De la revista sobresalía un punto de libro con una borla roja, que señalaba la página de la fotografía. Era un punto de libro nuevo con una imagen de la Perla Oriental, un famoso rascacielos construido al este del río en la década de los noventa.

– Hace muchísimo tiempo de todo esto -afirmó Chen-. Tiene que haber alguna historia detrás.

– Sí, una larga historia. ¿Qué edad tenía usted cuando comenzó la Revolución Cultural?

– Todavía estaba en la escuela elemental.

– Entonces tiene que saber algo del contexto histórico.

– Por supuesto. Pero, por favor, cuéntemelo todo desde el principio, profesor Xiang.

– En mi opinión, las cosas empezaron a cambiar a principios de los sesenta. Me acababan de enviar al Instituto de Música, donde Mei ya llevaba trabajando unos dos años. Con su belleza y talento, allí era la reina. No me malinterprete, inspector jefe Chen. Yo la veía como una fuente de inspiración más que otra cosa. Me sentía frustrado por no poder ensayar los clásicos; nada estaba permitido, salvo dos o tres canciones revolucionarias. De no ser por su presencia, que iluminaba la sala de ensayos de un extremo a otro, yo habría dimitido.

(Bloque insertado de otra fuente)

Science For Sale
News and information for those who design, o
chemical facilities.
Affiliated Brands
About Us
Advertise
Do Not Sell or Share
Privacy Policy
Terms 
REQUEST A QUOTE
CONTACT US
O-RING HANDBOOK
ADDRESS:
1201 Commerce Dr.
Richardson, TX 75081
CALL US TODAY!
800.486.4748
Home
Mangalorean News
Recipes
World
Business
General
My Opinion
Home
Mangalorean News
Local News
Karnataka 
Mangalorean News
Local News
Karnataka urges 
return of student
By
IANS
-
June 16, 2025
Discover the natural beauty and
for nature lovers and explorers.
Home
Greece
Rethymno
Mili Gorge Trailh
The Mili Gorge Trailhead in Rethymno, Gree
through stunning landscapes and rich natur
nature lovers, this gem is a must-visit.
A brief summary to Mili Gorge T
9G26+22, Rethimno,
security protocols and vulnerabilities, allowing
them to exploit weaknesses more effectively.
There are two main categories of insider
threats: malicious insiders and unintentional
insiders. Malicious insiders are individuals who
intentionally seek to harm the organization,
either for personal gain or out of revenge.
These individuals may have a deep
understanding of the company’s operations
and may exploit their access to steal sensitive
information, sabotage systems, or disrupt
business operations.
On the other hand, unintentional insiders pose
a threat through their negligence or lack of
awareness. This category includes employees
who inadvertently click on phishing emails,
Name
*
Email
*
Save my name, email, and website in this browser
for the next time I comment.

– Como ha mencionado -señaló Chen-, Mei era la reina. Debió de haber muchas personas que la admiraban y que querían acercarse a ella. ¿Qué me puede contar de eso?

– ¿A qué se refiere? -preguntó Xiang, lanzándole una mirada desafiante.

– Tengo que hacerle preguntas de todo tipo para la investigación. No estoy faltándole al respeto a Mei, profesor Xiang.

– No, no sé nada de lo que me pregunta. Una mujer que provenía de una familia como la suya tenía que vivir con el rabo entre las piernas, por así decirlo. Cualquier chismorreo sentimental podía tener consecuencias desastrosas. Era una época comunista y puritana, tal vez fuera usted demasiado joven para entenderlo. No sonaba ni una sola canción romántica en todo el país.

– El presidente Mao quería que la gente dedicara su vida a la revolución socialista. El amor romántico no tenía cabida. -Chen se interrumpió al recordar inesperadamente que en su trabajo de literatura se hacía una afirmación similar, aunque relacionada con el confucianismo-. Su marido también trabajaba en el instituto, ¿verdad?

– Su marido, Ming Deren, también daba clases allí. Ming no tenía nada de especial. Su matrimonio fue, al menos en parte, creo, un matrimonio concertado. Antes de 1949 el padre de Ming era un banquero de éxito, mientras que el de Mei no era más que un abogado de poca monta. La mansión Ming era una de las más lujosas de la ciudad.

– Sí, he oído hablar de la mansión. ¿Tenían problemas en su matrimonio? -Chen se preguntó por qué habría sacado Xiang el tema del matrimonio concertado.

– No que yo sepa, pero la gente creía que Ming no estaba a la altura de su esposa.

– Ya entiendo -dijo Chen, consciente de que, a ojos de Xiang, nadie habría sido digno de ella-. Entonces, ¿cómo supo usted de la foto? Debió de decírselo Mei, o quizá le enseñó la revista.

– No. Compartíamos despacho, y casualmente la oí hablar por teléfono con el fotógrafo. Así que compré un ejemplar de la revista.

– En cuanto al vestido mandarín de la foto, ¿la había visto llevarlo puesto alguna vez?

– No, nunca. Ni antes ni después de la foto. Tenía varios vestidos mandarines, que a veces se ponía para las actuaciones, pero no el de la foto.

– ¿Cree que la fotografía le causó problemas?

– No lo sé. Poco después comenzó la Revolución Cultural. Su suegro murió y su marido se suicidó, lo que fue considerado un grave delito contra el Partido. Ella se vio convertida en «miembro de la familia negra de un contrarrevolucionario», y la obligaron a salir de la mansión e instalarse en el desván que había sobre el garaje. La mansión fue ocupada por una docena de «familias rojas». Mei sufrió la más humillante de las persecuciones.

– ¿Todo eso fue la causa de su trágica muerte?

– En cuanto a las circunstancias de su muerte -explicó Xiang, tomando un largo sorbo de té, como si intentara beberse a sorbos su memoria-, puede que mis recuerdos no sean demasiado fiables después de todos estos años, como podrá imaginar.

– Lo comprendo, todo esto sucedió hace más de veinte años. No tiene que preocuparse por la exactitud de los detalles. Comprobaré varias veces cualquier cosa que me cuente -le aseguró Chen, también bebiéndose el té a sorbos-. Échele un vistazo a la foto. Es como en el refrán: la suerte de una belleza es tan fina como un papel. Creo que tendría que hacer algo por ella.